(Extracted page text data)
'''
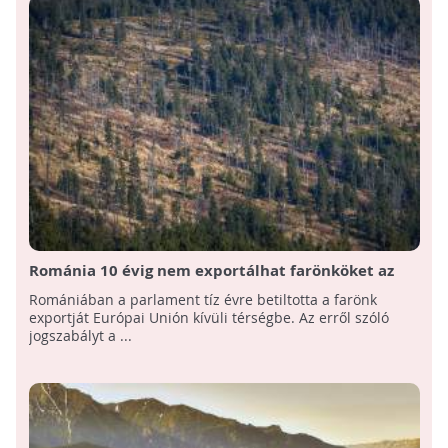
Románia 10 évig nem exportálhat farönköket az
Európai Unión kívülre
Romániában a parlament tíz évre betiltotta a farönk
exportját Európai Unión kívüli térségbe. Az erről szóló
jogszabályt a ...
'''
**EXERCISE REQUIREMENTS**
Give the entries above again word for word, without the pictures.

**SOLUTION**
Románia 10 évig nem exportálhat farönköket az
Európai Unión kívülre
Romániában a parlament tíz évre betiltotta a farönk
exportját Európai Unión kívüli térségbe. Az erről szóló
jogszabályt a ...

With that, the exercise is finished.